▶

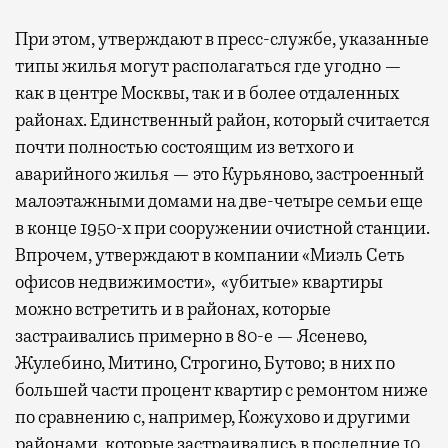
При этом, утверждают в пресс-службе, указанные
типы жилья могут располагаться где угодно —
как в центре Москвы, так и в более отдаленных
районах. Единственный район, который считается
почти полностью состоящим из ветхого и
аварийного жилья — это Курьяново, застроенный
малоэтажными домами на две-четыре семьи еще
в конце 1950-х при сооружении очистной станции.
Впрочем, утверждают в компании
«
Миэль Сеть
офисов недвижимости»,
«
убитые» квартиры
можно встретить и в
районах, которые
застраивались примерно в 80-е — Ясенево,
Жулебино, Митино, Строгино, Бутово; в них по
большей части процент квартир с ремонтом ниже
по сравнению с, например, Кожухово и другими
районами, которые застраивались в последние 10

◀
▶

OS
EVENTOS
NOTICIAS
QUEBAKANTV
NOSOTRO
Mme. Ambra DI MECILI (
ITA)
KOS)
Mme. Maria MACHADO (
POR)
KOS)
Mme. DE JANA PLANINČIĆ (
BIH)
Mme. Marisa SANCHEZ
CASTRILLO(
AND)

◀
▶

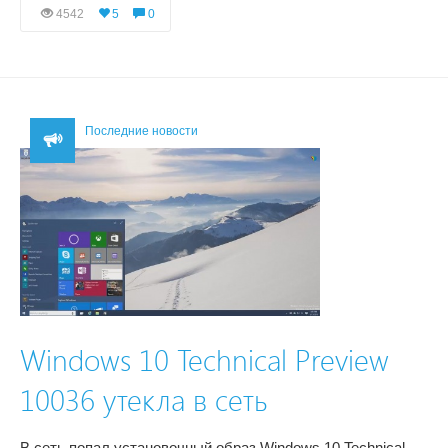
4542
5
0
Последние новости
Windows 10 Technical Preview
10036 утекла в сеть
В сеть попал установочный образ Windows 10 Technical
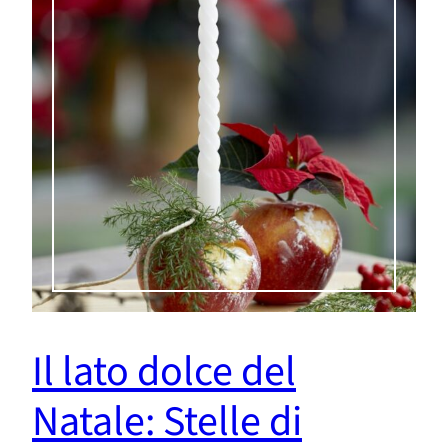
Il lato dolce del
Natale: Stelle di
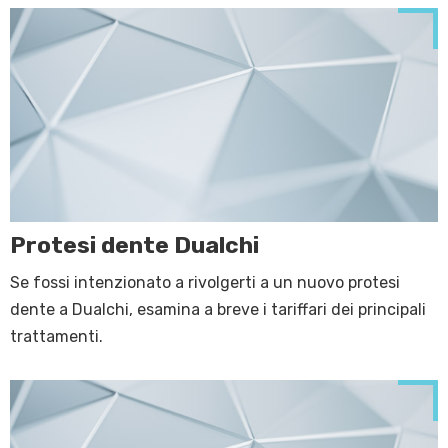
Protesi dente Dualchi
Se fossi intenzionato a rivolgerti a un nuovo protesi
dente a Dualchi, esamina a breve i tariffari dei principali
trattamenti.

◀

◆ EXERCISE DESCRIPTION: Whenever the word "которые" turns up in a line of the listing above, copy the line.

◆ WORKED SOLUTION:
районах, которые
районами, которые застраивались в последние 10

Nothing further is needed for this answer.